8-Hydroxy-2′-deoxyguanosine (8-OHdG) is a sensitive surrogate of oxidative modification of guanine bases and therefore a sentinel of systemic DNA oxidation. Contrary to the rise often reported after exhaustive or novel exercise stimuli, circulating 8-OHdG fell by a median of 0.45 ng mL⁻¹ (p < 0.001) over the training period. This downward shift, paralleled by simultaneous declines in hydrogen peroxide and malondialdehyde, indicates that net oxidative pressure on genomic material was attenuated rather than exacerbated.
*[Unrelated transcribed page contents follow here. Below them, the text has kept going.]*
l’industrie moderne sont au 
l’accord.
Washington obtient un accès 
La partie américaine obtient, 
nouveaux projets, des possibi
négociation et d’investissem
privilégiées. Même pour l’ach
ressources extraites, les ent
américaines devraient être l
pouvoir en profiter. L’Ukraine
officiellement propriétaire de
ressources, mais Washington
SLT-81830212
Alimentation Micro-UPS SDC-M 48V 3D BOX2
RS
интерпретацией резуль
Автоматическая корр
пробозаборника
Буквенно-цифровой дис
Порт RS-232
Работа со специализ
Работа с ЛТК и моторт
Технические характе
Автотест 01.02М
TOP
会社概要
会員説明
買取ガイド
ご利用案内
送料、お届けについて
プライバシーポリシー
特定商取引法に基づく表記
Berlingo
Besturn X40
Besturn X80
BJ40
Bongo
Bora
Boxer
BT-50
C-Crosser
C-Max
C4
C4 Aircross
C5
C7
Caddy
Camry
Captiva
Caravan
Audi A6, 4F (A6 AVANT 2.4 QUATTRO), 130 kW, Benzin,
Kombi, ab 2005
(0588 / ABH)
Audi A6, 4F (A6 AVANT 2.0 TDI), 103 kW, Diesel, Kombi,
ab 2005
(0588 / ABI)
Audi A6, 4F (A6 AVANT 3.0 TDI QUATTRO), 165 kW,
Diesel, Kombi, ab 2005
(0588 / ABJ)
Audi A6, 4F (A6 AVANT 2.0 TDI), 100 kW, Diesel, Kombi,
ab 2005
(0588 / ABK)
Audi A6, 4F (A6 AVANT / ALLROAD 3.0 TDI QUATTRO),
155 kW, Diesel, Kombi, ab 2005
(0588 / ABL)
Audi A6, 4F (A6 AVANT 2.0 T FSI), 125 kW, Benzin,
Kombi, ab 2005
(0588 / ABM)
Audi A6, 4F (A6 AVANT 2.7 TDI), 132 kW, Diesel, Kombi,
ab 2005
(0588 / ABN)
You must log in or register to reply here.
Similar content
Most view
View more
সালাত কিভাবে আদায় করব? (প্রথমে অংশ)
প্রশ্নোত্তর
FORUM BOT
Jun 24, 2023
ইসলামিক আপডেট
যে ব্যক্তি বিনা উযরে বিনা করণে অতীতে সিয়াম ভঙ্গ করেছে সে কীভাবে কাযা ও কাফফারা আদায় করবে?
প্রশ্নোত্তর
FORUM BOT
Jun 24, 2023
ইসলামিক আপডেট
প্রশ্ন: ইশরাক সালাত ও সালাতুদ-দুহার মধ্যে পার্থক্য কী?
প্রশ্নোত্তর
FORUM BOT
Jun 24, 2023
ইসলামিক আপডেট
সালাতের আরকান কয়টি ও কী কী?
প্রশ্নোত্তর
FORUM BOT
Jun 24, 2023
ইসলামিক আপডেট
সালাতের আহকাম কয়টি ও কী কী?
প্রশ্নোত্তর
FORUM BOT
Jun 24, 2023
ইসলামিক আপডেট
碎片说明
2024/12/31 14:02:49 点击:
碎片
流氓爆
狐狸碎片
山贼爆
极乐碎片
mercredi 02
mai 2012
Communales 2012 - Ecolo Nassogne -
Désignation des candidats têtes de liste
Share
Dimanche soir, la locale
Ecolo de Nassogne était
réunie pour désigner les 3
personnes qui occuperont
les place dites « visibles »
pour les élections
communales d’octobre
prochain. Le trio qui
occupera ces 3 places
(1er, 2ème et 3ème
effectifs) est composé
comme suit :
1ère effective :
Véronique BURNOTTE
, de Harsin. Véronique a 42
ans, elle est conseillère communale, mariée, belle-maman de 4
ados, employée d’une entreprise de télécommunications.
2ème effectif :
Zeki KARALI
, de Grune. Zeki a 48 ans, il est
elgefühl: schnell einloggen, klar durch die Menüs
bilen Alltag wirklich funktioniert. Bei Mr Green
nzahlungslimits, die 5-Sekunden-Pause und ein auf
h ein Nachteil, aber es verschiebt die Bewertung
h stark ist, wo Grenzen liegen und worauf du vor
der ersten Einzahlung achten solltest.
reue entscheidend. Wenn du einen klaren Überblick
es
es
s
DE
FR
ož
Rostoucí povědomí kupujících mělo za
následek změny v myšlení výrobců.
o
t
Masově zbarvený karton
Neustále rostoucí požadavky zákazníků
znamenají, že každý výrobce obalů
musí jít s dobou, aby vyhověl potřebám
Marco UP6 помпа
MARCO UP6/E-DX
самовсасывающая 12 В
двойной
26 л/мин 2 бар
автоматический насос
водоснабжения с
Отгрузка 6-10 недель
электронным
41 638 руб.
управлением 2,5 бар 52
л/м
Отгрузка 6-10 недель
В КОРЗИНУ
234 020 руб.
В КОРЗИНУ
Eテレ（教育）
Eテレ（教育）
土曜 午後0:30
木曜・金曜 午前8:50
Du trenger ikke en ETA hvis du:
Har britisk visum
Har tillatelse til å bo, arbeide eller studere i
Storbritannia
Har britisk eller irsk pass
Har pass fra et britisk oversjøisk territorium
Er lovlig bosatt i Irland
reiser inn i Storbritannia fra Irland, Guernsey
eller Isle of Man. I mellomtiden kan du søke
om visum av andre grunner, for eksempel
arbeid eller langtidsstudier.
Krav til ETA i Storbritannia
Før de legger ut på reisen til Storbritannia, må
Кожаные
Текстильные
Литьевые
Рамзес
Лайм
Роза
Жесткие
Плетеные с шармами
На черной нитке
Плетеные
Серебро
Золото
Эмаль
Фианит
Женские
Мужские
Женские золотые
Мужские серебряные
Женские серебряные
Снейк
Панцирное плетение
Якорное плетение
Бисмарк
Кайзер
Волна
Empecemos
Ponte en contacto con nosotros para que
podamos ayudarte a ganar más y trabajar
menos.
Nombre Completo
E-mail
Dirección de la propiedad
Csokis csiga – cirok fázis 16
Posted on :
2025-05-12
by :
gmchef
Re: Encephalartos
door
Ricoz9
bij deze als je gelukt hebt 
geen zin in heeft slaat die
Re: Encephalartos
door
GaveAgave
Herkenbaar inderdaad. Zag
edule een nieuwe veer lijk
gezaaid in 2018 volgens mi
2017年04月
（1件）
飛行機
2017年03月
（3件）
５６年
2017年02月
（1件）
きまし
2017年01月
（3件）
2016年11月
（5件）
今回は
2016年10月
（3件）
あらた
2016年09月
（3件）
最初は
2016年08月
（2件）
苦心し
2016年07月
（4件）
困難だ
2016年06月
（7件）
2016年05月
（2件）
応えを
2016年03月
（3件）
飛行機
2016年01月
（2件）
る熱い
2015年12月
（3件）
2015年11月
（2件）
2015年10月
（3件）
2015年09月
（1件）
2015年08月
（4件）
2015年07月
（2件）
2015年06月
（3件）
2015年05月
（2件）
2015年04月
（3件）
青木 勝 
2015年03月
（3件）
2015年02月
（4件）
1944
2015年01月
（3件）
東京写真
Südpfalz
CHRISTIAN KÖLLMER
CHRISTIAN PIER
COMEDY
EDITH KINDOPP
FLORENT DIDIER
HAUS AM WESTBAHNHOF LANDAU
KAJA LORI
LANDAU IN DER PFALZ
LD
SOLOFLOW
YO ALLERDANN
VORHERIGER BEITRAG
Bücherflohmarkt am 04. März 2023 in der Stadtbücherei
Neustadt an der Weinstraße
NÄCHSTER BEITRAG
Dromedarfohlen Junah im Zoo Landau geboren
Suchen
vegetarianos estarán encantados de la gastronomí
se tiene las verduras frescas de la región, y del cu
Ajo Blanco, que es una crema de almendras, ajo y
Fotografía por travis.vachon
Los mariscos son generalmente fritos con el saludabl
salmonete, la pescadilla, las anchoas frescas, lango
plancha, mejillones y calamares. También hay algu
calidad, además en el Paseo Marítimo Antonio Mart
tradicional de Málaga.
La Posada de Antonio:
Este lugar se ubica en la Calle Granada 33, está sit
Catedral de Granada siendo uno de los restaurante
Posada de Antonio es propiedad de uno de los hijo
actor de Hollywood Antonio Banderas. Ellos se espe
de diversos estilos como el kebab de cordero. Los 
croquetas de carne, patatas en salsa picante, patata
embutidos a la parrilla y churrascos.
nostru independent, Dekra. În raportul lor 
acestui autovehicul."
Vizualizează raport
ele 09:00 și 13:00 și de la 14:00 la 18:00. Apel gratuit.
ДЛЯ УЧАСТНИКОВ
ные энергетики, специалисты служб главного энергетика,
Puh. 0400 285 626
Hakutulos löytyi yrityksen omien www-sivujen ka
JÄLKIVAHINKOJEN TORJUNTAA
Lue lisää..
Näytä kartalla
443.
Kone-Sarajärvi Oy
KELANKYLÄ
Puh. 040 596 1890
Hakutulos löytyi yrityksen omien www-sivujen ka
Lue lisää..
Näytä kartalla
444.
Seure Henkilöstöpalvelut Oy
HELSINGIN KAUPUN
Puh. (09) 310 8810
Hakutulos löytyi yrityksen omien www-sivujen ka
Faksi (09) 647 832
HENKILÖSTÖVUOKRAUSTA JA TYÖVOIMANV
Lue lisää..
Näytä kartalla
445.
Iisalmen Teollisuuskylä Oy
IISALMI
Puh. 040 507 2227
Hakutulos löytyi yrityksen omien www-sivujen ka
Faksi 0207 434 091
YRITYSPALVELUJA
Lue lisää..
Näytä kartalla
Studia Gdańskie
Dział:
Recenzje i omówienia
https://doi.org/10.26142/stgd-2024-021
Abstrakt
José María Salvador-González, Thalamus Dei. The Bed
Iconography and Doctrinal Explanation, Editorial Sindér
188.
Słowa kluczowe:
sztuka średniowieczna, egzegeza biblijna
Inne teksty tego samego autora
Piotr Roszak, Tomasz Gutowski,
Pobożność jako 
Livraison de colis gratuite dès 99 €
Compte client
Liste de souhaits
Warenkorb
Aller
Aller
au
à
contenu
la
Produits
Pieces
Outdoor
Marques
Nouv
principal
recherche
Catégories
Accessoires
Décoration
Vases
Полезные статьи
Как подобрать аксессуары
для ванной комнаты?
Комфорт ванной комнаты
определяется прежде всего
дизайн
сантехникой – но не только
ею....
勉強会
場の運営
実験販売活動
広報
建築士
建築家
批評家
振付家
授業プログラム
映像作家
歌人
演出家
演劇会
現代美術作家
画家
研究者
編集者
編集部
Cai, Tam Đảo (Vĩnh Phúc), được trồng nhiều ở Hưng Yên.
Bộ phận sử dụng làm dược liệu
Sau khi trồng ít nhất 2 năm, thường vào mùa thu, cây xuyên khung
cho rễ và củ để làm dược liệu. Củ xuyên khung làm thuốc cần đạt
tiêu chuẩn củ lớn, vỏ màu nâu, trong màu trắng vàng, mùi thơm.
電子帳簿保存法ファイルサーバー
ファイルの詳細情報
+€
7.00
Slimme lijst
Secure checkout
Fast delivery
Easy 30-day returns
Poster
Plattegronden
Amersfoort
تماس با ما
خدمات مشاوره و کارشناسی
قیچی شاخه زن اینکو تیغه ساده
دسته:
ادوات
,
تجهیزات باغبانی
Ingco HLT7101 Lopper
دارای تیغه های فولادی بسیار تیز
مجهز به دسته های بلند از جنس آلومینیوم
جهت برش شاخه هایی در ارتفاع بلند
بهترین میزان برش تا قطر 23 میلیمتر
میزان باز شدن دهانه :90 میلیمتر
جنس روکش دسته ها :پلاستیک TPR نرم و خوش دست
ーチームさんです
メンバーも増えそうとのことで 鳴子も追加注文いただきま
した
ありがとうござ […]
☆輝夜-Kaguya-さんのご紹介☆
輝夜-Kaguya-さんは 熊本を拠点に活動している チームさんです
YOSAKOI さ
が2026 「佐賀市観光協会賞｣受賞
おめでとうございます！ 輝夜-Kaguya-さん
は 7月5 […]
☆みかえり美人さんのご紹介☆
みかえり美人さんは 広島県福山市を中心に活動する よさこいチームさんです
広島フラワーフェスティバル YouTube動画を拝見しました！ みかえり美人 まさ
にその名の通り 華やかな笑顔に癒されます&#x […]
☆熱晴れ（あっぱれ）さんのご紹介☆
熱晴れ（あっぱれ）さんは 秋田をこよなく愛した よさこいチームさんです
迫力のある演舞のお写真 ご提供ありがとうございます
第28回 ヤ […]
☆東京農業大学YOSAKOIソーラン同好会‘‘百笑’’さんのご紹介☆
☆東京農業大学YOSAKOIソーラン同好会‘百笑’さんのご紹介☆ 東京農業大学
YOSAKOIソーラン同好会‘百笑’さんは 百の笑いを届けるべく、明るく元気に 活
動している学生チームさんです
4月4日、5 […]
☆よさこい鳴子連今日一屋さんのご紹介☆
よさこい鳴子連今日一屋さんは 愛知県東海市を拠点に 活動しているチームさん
The finding is congruent with the substantial up-regulation of reduced glutathione and the 47% drop in the glutathione-based oxidative-stress index, implying that ROS generation was adequately counter-balanced—principally through glutathione-dependent pathways—despite the multi-stressor environment.

Taken together, the combination of an unaltered myoglobin profile and a reduced 8-OHdG concentration argues against the development of moderate-to-severe oxidative stress; within Lushchak’s framework, the response is best categorised as mild, adaptive oxidative stress. Nonetheless, the within-subject, non-controlled design, the largely male sample, and the single post-intervention timepoint temper causal inference. Circadian rhythm, seasonal variation, and individual recovery kinetics could each modulate biomarker availability. Future studies incorporating serial sampling, sex-balanced cohorts, and an inactive comparator will be required to confirm whether the observed biomarker constellation truly reflects an enhanced redox resilience induced by repeated field exercise.

Study limitations, in particular, the quasiexperimental nature of the design and absence of a contemporaneous control group preclude causal inference; future investigations should incorporate an inert activity or usual-training comparator to isolate time and season-related influences. Second, the cohort was predominantly male (89%), limiting the generalisability of conclusions, and statistical power for sex-stratified analyses was insufficient. Larger, sex-balanced samples are warranted to test for potential dimorphic redox adaptations.

This study has additional limitations as the level of superoxide in plasma, which can be reduced by SOD, was not investigated in the current study. Catalase and other antioxidants were also not included in the investigation. It did not allow a more complex assessment of antioxidative system activity [2]. One of possible factors affecting the results is the interval between the end of long-term training and the collection of peripheral blood. It was performed the next morning after the long-term training and included about 12 h of rest. Despite this, we recommend detecting OS markers in plasma with markers of cell damage for the objective assessment of the health status of participants at the pre- and post-training phases.

5. Conclusions

The decrease in oxidants in plasma and OS index despite the discordant change in antioxidative system components reflects the complex adaptation processes to long-term multi-stressor training. These changes include upregulation of the glutathione system with simultaneously decreasing SOD activity. Additionally, we did not reveal any evidence of cell damage after the training that point to successful adaptation for long-time multi-stressor in participants.